The major developing countries like India and China, in turn, have refused to agree to binding targets altogether and are leery of demands that any of their commitments be monitored and verified as part of any agreement.
“Time is not just pressing. It has almost run out,’’ UN climate chief Yvo de Boer said, with a clock nearby showing there were 70 days until world leaders are scheduled to meet in Copenhagen to finalize a pact.
“As many leaders have said, there is no plan B,’’ he continued. “If we don’t realize Plan A, the future will hold us to account for it.’’
Some environmentalists tried to raise the sense of urgency by pointing to the weekend tropical storm that set off the region’s worst flooding in more than 40 years in the Philippines and left 140 dead.
It offered, they said, a glimpse into the kind of turbulent weather that could be unleashed by warming temperatures.
“We are asking the negotiators to look outside these walls.
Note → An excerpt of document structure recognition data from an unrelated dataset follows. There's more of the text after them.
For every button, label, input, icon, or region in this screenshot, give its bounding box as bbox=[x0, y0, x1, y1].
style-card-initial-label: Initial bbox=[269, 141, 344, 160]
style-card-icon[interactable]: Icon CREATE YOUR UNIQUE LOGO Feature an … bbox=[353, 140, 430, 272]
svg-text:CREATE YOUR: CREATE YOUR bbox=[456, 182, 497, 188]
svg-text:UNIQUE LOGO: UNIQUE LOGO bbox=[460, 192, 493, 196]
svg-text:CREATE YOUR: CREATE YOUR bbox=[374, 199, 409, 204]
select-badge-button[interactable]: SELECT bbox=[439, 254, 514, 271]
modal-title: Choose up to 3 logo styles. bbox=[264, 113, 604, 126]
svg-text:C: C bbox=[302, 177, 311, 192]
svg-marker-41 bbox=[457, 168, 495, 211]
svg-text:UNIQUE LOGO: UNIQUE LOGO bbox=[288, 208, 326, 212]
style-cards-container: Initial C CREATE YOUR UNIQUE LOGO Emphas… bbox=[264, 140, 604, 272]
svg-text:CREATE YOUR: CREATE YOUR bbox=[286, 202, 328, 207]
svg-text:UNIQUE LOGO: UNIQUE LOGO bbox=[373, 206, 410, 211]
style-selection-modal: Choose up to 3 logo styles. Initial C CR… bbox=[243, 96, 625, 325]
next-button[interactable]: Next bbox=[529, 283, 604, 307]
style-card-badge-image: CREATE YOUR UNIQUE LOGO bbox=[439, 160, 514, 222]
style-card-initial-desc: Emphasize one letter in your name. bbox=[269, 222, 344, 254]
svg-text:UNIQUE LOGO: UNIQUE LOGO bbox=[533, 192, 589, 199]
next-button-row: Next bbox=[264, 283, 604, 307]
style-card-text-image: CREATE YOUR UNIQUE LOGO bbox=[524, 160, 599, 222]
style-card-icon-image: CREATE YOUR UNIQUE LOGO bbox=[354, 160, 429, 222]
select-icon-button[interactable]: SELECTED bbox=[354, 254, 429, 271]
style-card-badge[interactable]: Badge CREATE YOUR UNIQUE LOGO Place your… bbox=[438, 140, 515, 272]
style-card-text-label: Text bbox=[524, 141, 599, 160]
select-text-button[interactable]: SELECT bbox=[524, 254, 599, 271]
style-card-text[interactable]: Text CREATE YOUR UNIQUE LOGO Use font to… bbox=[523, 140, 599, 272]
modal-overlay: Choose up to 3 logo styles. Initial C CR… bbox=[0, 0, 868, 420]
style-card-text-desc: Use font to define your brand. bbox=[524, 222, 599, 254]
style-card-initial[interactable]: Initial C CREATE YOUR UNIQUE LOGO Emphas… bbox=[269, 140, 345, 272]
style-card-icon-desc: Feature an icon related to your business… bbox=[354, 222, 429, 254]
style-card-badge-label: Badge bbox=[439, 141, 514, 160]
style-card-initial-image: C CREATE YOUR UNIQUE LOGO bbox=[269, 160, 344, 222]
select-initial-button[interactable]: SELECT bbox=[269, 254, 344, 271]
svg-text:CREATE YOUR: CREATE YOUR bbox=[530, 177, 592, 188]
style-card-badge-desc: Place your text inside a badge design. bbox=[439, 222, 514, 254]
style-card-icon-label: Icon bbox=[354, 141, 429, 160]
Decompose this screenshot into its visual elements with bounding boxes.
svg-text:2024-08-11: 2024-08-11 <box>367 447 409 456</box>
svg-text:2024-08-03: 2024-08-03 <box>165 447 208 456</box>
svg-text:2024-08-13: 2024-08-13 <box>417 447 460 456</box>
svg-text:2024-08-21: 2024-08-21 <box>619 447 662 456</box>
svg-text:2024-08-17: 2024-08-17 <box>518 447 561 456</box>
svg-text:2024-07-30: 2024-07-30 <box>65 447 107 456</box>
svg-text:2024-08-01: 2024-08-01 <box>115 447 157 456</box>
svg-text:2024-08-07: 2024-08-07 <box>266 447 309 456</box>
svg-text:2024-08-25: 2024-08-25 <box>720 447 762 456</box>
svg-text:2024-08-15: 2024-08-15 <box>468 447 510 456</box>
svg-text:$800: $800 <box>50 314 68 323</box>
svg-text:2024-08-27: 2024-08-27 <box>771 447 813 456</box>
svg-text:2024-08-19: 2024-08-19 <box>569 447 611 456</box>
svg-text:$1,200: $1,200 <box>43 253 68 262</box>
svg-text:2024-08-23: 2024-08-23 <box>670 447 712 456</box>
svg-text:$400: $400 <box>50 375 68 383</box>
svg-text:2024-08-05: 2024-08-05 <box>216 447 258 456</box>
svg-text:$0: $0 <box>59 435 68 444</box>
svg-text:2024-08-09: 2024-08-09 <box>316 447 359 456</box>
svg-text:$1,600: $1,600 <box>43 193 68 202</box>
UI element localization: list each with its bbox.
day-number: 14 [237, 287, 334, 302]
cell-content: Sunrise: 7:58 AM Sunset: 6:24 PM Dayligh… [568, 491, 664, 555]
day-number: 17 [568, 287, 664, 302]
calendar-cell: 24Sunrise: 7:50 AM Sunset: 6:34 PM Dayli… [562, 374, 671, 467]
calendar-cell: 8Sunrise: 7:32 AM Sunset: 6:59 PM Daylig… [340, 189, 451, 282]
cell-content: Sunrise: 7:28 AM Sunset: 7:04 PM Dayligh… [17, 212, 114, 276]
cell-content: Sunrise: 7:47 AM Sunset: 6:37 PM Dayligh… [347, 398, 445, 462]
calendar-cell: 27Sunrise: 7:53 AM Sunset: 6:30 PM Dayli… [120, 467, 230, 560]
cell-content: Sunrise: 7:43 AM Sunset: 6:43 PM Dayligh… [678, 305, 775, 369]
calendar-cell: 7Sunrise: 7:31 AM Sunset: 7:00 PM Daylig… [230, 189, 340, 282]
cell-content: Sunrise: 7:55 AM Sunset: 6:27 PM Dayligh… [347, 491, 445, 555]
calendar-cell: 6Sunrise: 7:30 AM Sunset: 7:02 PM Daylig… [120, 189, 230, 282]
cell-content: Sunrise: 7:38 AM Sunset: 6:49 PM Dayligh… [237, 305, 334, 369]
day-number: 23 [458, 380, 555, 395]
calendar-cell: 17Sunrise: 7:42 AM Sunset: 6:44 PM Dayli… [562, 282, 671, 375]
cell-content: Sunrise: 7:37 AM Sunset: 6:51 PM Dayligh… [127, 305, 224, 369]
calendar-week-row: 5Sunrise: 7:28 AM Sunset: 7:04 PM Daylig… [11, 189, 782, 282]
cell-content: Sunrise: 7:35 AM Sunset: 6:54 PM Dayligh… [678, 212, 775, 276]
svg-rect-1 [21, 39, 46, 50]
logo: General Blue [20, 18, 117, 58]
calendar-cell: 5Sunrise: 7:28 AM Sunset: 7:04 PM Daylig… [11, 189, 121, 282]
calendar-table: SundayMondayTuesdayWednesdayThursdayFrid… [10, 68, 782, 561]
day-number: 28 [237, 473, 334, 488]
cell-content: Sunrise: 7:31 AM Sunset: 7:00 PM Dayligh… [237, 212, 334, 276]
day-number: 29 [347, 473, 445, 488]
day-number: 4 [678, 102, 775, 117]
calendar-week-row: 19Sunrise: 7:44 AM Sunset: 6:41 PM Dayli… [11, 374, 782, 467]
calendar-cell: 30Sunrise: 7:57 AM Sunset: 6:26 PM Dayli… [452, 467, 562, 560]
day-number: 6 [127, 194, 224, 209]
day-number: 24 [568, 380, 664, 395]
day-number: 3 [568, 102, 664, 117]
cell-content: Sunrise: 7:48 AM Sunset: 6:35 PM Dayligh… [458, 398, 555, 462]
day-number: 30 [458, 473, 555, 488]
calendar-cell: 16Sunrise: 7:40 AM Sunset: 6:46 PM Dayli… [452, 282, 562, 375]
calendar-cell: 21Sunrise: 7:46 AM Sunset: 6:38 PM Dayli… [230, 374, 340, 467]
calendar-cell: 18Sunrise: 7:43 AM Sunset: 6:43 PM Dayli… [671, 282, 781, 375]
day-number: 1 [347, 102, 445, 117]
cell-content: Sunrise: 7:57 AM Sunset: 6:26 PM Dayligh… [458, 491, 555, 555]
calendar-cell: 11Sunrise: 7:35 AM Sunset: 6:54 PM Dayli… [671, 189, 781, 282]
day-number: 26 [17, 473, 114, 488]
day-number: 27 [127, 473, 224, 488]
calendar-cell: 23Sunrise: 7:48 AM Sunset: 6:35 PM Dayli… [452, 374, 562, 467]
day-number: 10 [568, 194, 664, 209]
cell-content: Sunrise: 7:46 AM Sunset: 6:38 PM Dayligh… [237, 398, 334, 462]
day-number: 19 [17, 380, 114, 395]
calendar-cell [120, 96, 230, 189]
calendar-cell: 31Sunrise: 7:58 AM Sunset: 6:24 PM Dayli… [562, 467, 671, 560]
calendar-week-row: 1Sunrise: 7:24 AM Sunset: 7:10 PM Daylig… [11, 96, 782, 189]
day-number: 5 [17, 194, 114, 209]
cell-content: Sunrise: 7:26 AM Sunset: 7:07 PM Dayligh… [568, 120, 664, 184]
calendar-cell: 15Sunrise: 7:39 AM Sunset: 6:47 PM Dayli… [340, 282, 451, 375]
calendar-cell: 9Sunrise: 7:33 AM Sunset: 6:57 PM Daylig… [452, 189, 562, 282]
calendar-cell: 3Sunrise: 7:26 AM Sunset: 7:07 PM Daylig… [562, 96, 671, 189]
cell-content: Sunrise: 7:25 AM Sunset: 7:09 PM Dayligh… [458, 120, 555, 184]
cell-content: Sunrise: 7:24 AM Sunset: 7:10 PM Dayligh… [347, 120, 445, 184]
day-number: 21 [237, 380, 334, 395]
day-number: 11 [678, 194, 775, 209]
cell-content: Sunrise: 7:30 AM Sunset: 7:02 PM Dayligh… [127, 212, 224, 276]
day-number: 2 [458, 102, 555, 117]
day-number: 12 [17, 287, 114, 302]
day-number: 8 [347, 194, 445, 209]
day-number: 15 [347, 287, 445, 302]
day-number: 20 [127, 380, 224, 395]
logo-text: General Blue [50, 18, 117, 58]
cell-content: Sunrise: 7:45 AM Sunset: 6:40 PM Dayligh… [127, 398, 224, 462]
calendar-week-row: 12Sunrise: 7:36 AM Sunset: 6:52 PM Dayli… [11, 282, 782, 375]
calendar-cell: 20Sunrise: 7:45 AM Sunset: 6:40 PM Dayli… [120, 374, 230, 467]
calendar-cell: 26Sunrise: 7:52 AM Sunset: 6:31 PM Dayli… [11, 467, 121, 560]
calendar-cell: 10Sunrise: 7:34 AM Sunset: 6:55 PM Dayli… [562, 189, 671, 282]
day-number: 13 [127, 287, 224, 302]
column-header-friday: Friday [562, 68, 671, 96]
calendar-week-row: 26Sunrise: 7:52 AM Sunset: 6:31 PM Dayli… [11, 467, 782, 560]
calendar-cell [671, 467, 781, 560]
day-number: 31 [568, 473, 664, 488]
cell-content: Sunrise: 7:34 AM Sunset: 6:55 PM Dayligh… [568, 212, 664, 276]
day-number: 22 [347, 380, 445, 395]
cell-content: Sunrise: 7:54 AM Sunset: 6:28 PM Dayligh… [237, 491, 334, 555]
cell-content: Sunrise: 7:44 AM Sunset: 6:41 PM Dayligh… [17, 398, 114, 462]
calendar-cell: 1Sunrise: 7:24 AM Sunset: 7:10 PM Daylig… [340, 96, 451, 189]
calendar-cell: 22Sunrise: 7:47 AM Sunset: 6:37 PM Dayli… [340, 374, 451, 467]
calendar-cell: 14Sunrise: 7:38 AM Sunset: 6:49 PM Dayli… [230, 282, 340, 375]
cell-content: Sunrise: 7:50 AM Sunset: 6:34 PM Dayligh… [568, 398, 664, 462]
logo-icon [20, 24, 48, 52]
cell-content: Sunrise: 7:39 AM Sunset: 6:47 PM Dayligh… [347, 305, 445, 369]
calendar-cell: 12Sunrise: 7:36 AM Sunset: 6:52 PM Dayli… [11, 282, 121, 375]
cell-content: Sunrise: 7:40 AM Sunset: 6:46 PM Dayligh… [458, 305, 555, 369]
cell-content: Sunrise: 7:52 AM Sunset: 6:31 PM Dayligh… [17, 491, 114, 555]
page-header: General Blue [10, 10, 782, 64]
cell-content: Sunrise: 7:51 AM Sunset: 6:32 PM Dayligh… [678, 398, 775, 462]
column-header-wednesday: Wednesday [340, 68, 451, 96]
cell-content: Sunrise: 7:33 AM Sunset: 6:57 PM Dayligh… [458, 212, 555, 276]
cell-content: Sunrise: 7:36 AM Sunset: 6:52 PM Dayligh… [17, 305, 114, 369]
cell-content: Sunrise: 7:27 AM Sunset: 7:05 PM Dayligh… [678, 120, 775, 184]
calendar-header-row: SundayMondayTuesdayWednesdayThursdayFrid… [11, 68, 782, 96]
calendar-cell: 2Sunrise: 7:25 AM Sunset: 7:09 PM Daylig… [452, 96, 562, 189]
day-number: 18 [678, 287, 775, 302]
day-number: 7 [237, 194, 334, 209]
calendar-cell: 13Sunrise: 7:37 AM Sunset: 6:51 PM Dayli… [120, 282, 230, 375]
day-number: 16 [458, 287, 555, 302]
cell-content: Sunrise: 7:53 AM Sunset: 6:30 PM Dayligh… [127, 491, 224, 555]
They should realize that it is the people’s lives at stake,’’ said Dinah Fuentesfina, a Philippine activist from the Global Campaign for Climate Action Asia.
The need for a deal was also driven home by a UN report last week that showed climate-related events such as the melting of glaciers and polar ice sheets and the increasing acidification of the oceans were happening much faster than scientists had predicted even two years ago.
The two weeks of UN climate talks in the Thai capital, the second to last meeting before Copenhagen, have drawn some 1,500 delegates from 180 countries who are tasked with boiling down an unwieldy, 200-page draft agreement to around 30 pages that will be presented to ministers in Denmark.
Connie Hedegaard, the Danish minister for climate and energy whose country will host the talks in December, told delegates that the world was watching and urged them to build on the momentum that came out of last week’s UN climate summit where 100 world leaders pledged their support for an agreement.